[[ DATA RECORDS open ]]
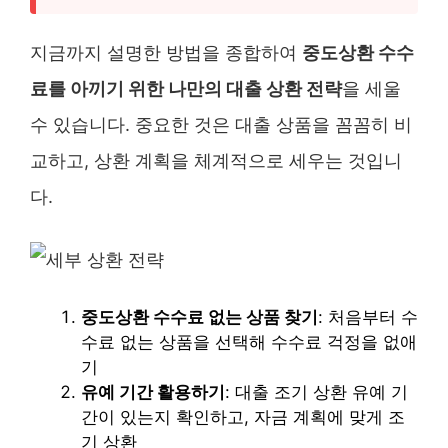
지금까지 설명한 방법을 종합하여
중도상환 수수
료를 아끼기 위한 나만의 대출 상환 전략
을 세울
수 있습니다. 중요한 것은 대출 상품을 꼼꼼히 비
교하고, 상환 계획을 체계적으로 세우는 것입니
다.
중도상환 수수료 없는 상품 찾기
: 처음부터 수
수료 없는 상품을 선택해 수수료 걱정을 없애
기
유예 기간 활용하기
: 대출 조기 상환 유예 기
간이 있는지 확인하고, 자금 계획에 맞게 조
기 상환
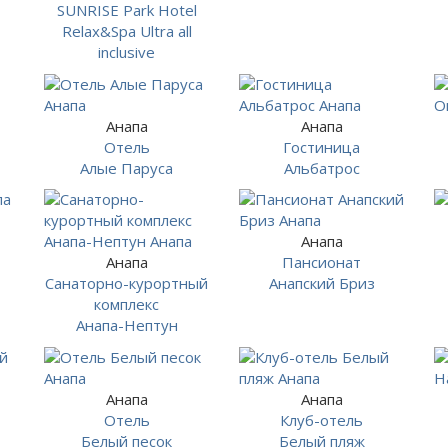
SUNRISE Park Hotel
Relax&Spa Ultra all
inclusive
Анапа
Анапа
Отель
Гостиница
Алые Паруса
Альбатрос
Анапа
Анапа
Пансионат
Санаторно-курортный
Анапский Бриз
комплекс
Анапа-Нептун
Анапа
Анапа
Отель
Клуб-отель
Белый песок
Белый пляж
[[ DATA RECORDS closed ]]
PROBLEM DESCRIPTION:
Set the pictures aside and transcribe the data above exactly.

EXERCISE ANSWER:
지금까지 설명한 방법을 종합하여
중도상환 수수
료를 아끼기 위한 나만의 대출 상환 전략
을 세울
수 있습니다. 중요한 것은 대출 상품을 꼼꼼히 비
교하고, 상환 계획을 체계적으로 세우는 것입니
다.
중도상환 수수료 없는 상품 찾기
: 처음부터 수
수료 없는 상품을 선택해 수수료 걱정을 없애
기
유예 기간 활용하기
: 대출 조기 상환 유예 기
간이 있는지 확인하고, 자금 계획에 맞게 조
기 상환
SUNRISE Park Hotel
Relax&Spa Ultra all
inclusive
Анапа
Анапа
Отель
Гостиница
Алые Паруса
Альбатрос
Анапа
Анапа
Пансионат
Санаторно-курортный
Анапский Бриз
комплекс
Анапа-Нептун
Анапа
Анапа
Отель
Клуб-отель
Белый песок
Белый пляж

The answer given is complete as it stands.